───── Recorded information ─────
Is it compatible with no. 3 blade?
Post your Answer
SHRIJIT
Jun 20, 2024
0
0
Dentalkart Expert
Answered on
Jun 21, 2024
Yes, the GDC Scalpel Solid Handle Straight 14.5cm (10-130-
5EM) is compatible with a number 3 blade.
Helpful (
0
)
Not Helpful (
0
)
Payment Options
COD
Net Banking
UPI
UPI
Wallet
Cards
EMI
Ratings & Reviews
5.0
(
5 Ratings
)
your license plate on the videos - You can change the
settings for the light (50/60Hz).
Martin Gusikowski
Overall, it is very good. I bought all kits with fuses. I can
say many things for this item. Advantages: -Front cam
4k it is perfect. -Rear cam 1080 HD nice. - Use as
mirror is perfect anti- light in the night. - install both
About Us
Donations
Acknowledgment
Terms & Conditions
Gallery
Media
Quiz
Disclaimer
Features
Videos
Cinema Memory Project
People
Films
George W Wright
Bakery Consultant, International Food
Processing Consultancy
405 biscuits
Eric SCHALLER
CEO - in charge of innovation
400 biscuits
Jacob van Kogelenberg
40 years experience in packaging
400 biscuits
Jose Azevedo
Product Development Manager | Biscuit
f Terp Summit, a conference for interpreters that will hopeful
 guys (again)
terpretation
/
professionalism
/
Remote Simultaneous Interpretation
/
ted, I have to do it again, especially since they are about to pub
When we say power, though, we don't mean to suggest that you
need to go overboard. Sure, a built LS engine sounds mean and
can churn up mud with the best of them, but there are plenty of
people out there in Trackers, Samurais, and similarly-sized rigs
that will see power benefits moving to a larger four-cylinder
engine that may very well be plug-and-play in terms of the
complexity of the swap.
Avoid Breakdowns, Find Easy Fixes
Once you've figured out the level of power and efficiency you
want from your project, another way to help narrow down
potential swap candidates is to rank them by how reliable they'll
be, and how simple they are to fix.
─────
Requirement - Please retype the entries above in full, exactly as they stand.

Answer space -
Is it compatible with no. 3 blade?
Post your Answer
SHRIJIT
Jun 20, 2024
0
0
Dentalkart Expert
Answered on
Jun 21, 2024
Yes, the GDC Scalpel Solid Handle Straight 14.5cm (10-130-
5EM) is compatible with a number 3 blade.
Helpful (
0
)
Not Helpful (
0
)
Payment Options
COD
Net Banking
UPI
UPI
Wallet
Cards
EMI
Ratings & Reviews
5.0
(
5 Ratings
)
your license plate on the videos - You can change the
settings for the light (50/60Hz).
Martin Gusikowski
Overall, it is very good. I bought all kits with fuses. I can
say many things for this item. Advantages: -Front cam
4k it is perfect. -Rear cam 1080 HD nice. - Use as
mirror is perfect anti- light in the night. - install both
About Us
Donations
Acknowledgment
Terms & Conditions
Gallery
Media
Quiz
Disclaimer
Features
Videos
Cinema Memory Project
People
Films
George W Wright
Bakery Consultant, International Food
Processing Consultancy
405 biscuits
Eric SCHALLER
CEO - in charge of innovation
400 biscuits
Jacob van Kogelenberg
40 years experience in packaging
400 biscuits
Jose Azevedo
Product Development Manager | Biscuit
f Terp Summit, a conference for interpreters that will hopeful
 guys (again)
terpretation
/
professionalism
/
Remote Simultaneous Interpretation
/
ted, I have to do it again, especially since they are about to pub
When we say power, though, we don't mean to suggest that you
need to go overboard. Sure, a built LS engine sounds mean and
can churn up mud with the best of them, but there are plenty of
people out there in Trackers, Samurais, and similarly-sized rigs
that will see power benefits moving to a larger four-cylinder
engine that may very well be plug-and-play in terms of the
complexity of the swap.
Avoid Breakdowns, Find Easy Fixes
Once you've figured out the level of power and efficiency you
want from your project, another way to help narrow down
potential swap candidates is to rank them by how reliable they'll
be, and how simple they are to fix.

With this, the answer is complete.